For the records below, output word for word the lines from the one with "Maghreb Intelligence" up to and including the one with "Performance Cookies sammeln". No pictures.
===== DATA FOR ANALYSIS =====
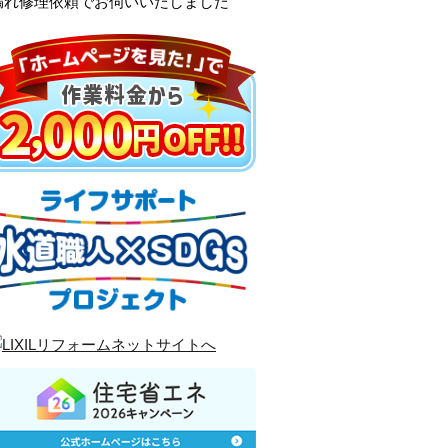
漏れ修理依頼でお伺いいたしました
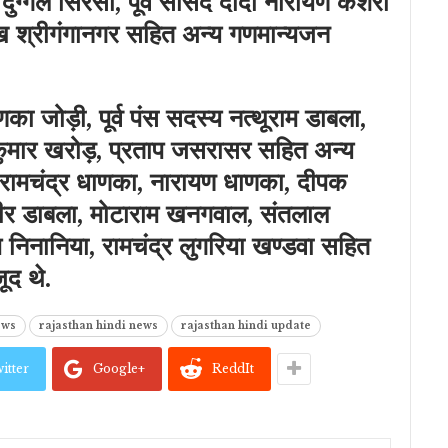
ुग्गल सिरसा, पूर्व सांसद दादा नारायण केशरी
मुख श्रीगंगानगर सहित अन्य गणमान्यजन
का जोड़ी, पूर्व पंस सदस्य नत्थूराम डाबला,
ाजकुमार खरोड़, प्रताप जसरासर सहित अन्य
ें रामचंद्र धाणका, नारायण धाणका, दीपक
हावीर डाबला, मोटाराम खनगवाल, संतलाल
ाम निनानिया, रामचंद्र लुगरिया खण्डवा सहित
जूद थे.
ews
rajasthan hindi news
rajasthan hindi update
itter
Google+
ReddIt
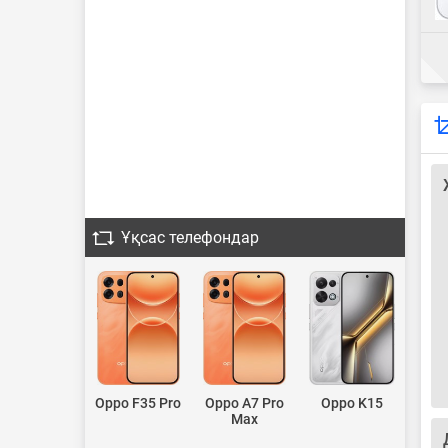
Ұқсас телефондар
Oppo F35 Pro
Oppo A7 Pro
Oppo K15
Max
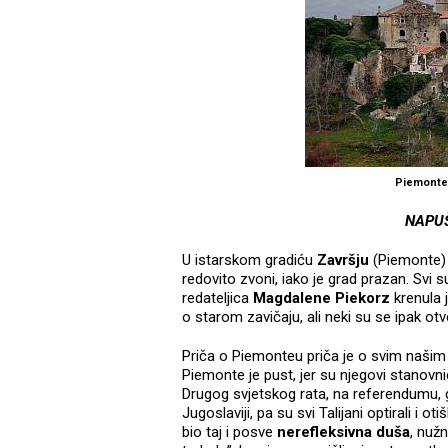
Piemonte:
NAPUŠ
U istarskom gradiću
Završju
(Piemonte) 
redovito zvoni, iako je grad prazan. Svi
redateljica
Magdalene Piekorz
krenula j
o starom zavičaju, ali neki su se ipak otvo
Priča o Piemonteu priča je o svim našim
Piemonte je pust, jer su njegovi stanovnici
Drugog svjetskog rata, na referendumu, gl
Jugoslaviji, pa su svi Talijani optirali i o
bio taj i posve
nerefleksivna duša
, nužn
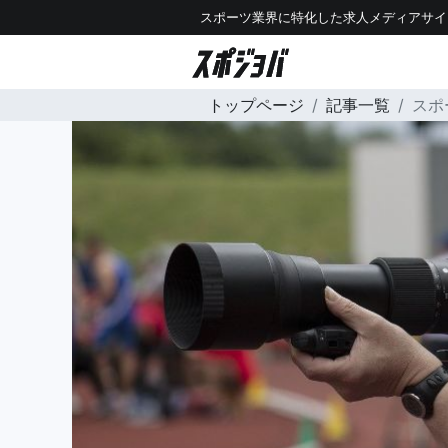
スポーツ業界に特化した求人メディアサイ
トップページ
記事一覧
スポ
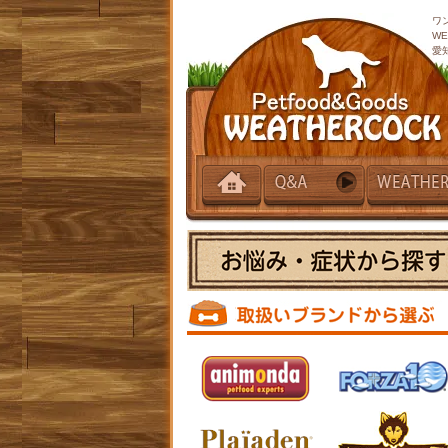
ワ
W
愛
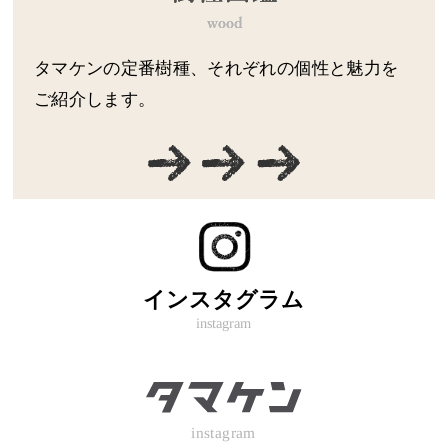
タマケンの定番樹種、それぞれの個性と魅力を
ご紹介します。
インスタグラム
instagram
instagram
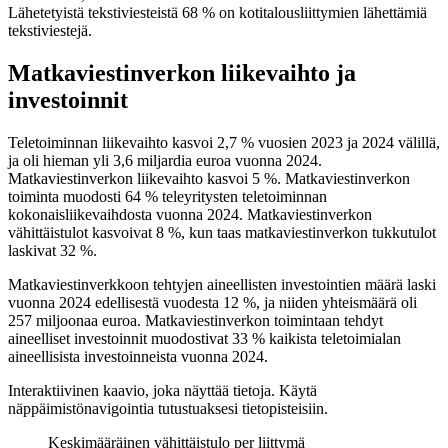
Lähetetyistä tekstiviesteistä 68 % on kotitalousliittymien lähettämiä
tekstiviestejä.
Matkaviestinverkon liikevaihto ja
investoinnit
Teletoiminnan liikevaihto kasvoi 2,7 % vuosien 2023 ja 2024 välillä,
ja oli hieman yli 3,6 miljardia euroa vuonna 2024.
Matkaviestinverkon liikevaihto kasvoi 5 %. Matkaviestinverkon
toiminta muodosti 64 % teleyritysten teletoiminnan
kokonaisliikevaihdosta vuonna 2024. Matkaviestinverkon
vähittäistulot kasvoivat 8 %, kun taas matkaviestinverkon tukkutulot
laskivat 32 %.
Matkaviestinverkkoon tehtyjen aineellisten investointien määrä laski
vuonna 2024 edellisestä vuodesta 12 %, ja niiden yhteismäärä oli
257 miljoonaa euroa. Matkaviestinverkon toimintaan tehdyt
aineelliset investoinnit muodostivat 33 % kaikista teletoimialan
aineellisista investoinneista vuonna 2024.
Interaktiivinen kaavio, joka näyttää tietoja. Käytä
näppäimistönavigointia tutustuaksesi tietopisteisiin.
Keskimääräinen vähittäistulo per liittymä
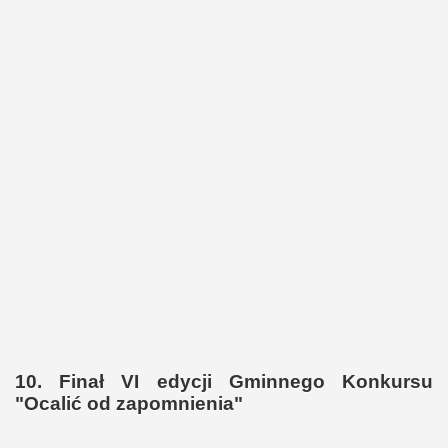
10. Finał VI edycji Gminnego Konkursu
"Ocalić od zapomnienia"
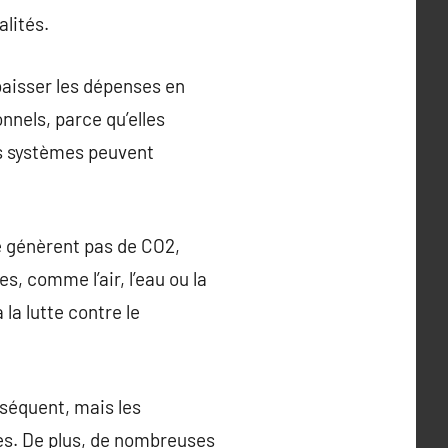
alités.
baisser les dépenses en
nels, parce qu’elles
ces systèmes peuvent
e génèrent pas de CO2,
s, comme l’air, l’eau ou la
la lutte contre le
séquent, mais les
s. De plus, de nombreuses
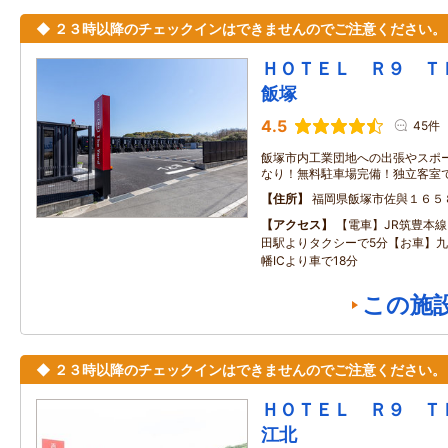
◆ ２３時以降のチェックインはできませんのでご注意ください。
ＨＯＴＥＬ Ｒ９ 
飯塚
4.5
45件
飯塚市内工業団地への出張やスポ
なり！無料駐車場完備！独立客室
住所
福岡県飯塚市佐與１６５
アクセス
【電車】JR筑豊本線 
田駅よりタクシーで5分【お車】九
幡ICより車で18分
この施
◆ ２３時以降のチェックインはできませんのでご注意ください。
ＨＯＴＥＬ Ｒ９ 
江北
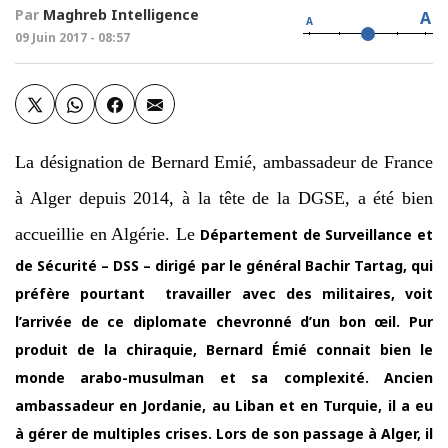
Par
Maghreb Intelligence
A
A
09 Juin 2017 - 08:57
La désignation de Bernard Emié, ambassadeur de France
à Alger depuis 2014,
à la tête de la DGSE, a été bien
accueillie en Algérie. Le
Département de Surveillance et
de Sécurité – DSS – dirigé par le général Bachir Tartag, qui
préfère pourtant travailler avec des militaires, voit
l’arrivée de ce diplomate chevronné d’un bon œil. Pur
produit de la chiraquie, Bernard Émié connait bien le
monde arabo-musulman et sa complexité. Ancien
ambassadeur en Jordanie, au Liban et en Turquie, il a eu
à gérer de multiples crises. Lors de son passage à Alger, il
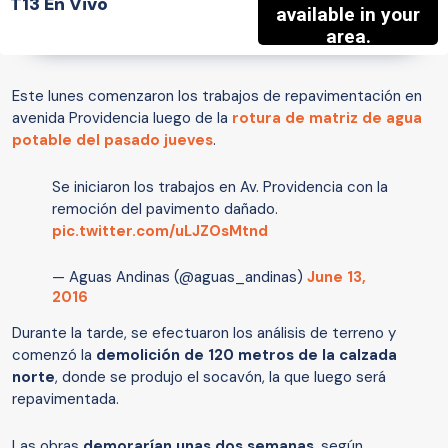
T13 En Vivo
Este lunes comenzaron los trabajos de repavimentación en
avenida Providencia luego de la
rotura de matriz de agua
potable del pasado jueves
.
Se iniciaron los trabajos en Av. Providencia con la
remoción del pavimento dañado.
pic.twitter.com/uLJZOsMtnd
— Aguas Andinas (@aguas_andinas)
June 13,
2016
Durante la tarde, se efectuaron los análisis de terreno y
comenzó la
demolición de 120 metros de la calzada
norte
, donde se produjo el socavón, la que luego será
repavimentada.
Las obras
demorarían unas dos semanas
, según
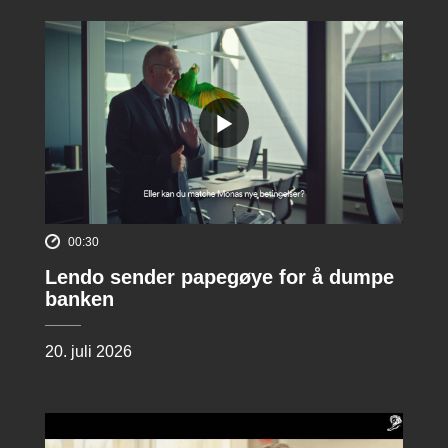
00:30
Lendo sender papegøye for å dumpe
banken
20. juli 2026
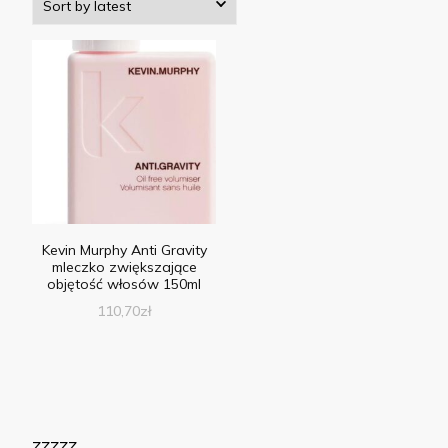
Kevin Murphy Anti Gravity
mleczko zwiększające
objętość włosów 150ml
110,70
zł
zzzzz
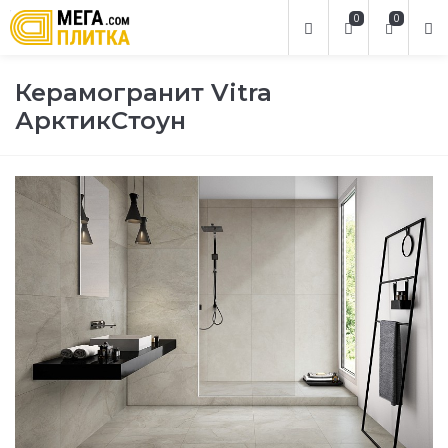
0
0
Керамогранит Vitra
АрктикСтоун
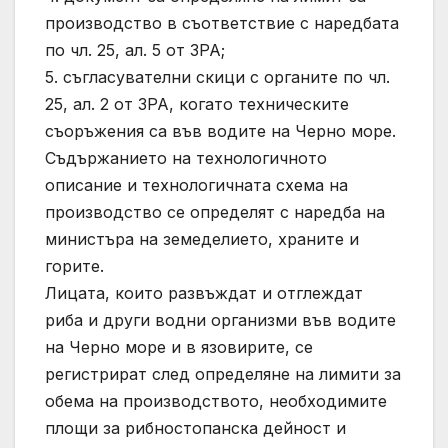
производство в съответствие с наредбата
по чл. 25, ал. 5 от ЗРА;
5. съгласувателни скици с органите по чл.
25, ал. 2 от ЗРА, когато техническите
съоръжения са във водите на Черно море.
Съдържанието на технологичното
описание и технологичната схема на
производство се определят с наредба на
министъра на земеделието, храните и
горите.
Лицата, които развъждат и отглеждат
риба и други водни организми във водите
на Черно море и в язовирите, се
регистрират след определяне на лимити за
обема на производството, необходимите
площи за рибностопанска дейност и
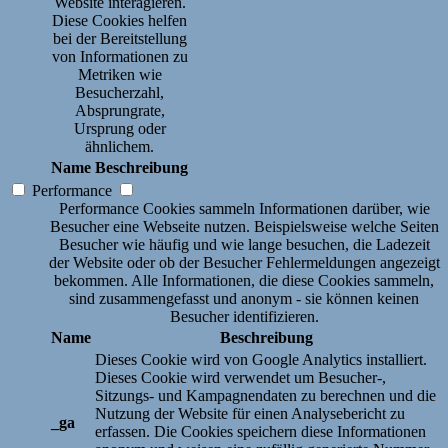
Website interagieren.
Diese Cookies helfen
bei der Bereitstellung
von Informationen zu
Metriken wie
Besucherzahl,
Absprungrate,
Ursprung oder
ähnlichem.
Name
Beschreibung
Performance
Performance Cookies sammeln Informationen darüber, wie
Besucher eine Webseite nutzen. Beispielsweise welche Seiten
Besucher wie häufig und wie lange besuchen, die Ladezeit
der Website oder ob der Besucher Fehlermeldungen angezeigt
bekommen. Alle Informationen, die diese Cookies sammeln,
sind zusammengefasst und anonym - sie können keinen
Besucher identifizieren.
Name
Beschreibung
Dieses Cookie wird von Google Analytics installiert.
Dieses Cookie wird verwendet um Besucher-,
Sitzungs- und Kampagnendaten zu berechnen und die
Nutzung der Website für einen Analysebericht zu
_ga
erfassen. Die Cookies speichern diese Informationen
=====
OUTPUT OF THE TASK:
Maghreb Intelligence
A
A
09 Juin 2017 - 08:57
La désignation de Bernard Emié, ambassadeur de France
à Alger depuis 2014,
à la tête de la DGSE, a été bien
accueillie en Algérie. Le
Département de Surveillance et
de Sécurité – DSS – dirigé par le général Bachir Tartag, qui
préfère pourtant travailler avec des militaires, voit
l’arrivée de ce diplomate chevronné d’un bon œil. Pur
produit de la chiraquie, Bernard Émié connait bien le
monde arabo-musulman et sa complexité. Ancien
ambassadeur en Jordanie, au Liban et en Turquie, il a eu
à gérer de multiples crises. Lors de son passage à Alger, il
T13 En Vivo
Este lunes comenzaron los trabajos de repavimentación en
avenida Providencia luego de la
rotura de matriz de agua
potable del pasado jueves
.
Se iniciaron los trabajos en Av. Providencia con la
remoción del pavimento dañado.
pic.twitter.com/uLJZOsMtnd
— Aguas Andinas (@aguas_andinas)
June 13,
2016
Durante la tarde, se efectuaron los análisis de terreno y
comenzó la
demolición de 120 metros de la calzada
norte
, donde se produjo el socavón, la que luego será
repavimentada.
Las obras
demorarían unas dos semanas
, según
00:30
Lendo sender papegøye for å dumpe
banken
20. juli 2026
Kevin Murphy Anti Gravity
mleczko zwiększające
objętość włosów 150ml
110,70
zł
zzzzz
0
0
Керамогранит Vitra
АрктикСтоун
производство в съответствие с наредбата
по чл. 25, ал. 5 от ЗРА;
5. съгласувателни скици с органите по чл.
25, ал. 2 от ЗРА, когато техническите
съоръжения са във водите на Черно море.
Съдържанието на технологичното
описание и технологичната схема на
производство се определят с наредба на
министъра на земеделието, храните и
горите.
Лицата, които развъждат и отглеждат
риба и други водни организми във водите
на Черно море и в язовирите, се
регистрират след определяне на лимити за
обема на производството, необходимите
площи за рибностопанска дейност и
Website interagieren.
Diese Cookies helfen
bei der Bereitstellung
von Informationen zu
Metriken wie
Besucherzahl,
Absprungrate,
Ursprung oder
ähnlichem.
Name
Beschreibung
Performance
Performance Cookies sammeln Informationen darüber, wie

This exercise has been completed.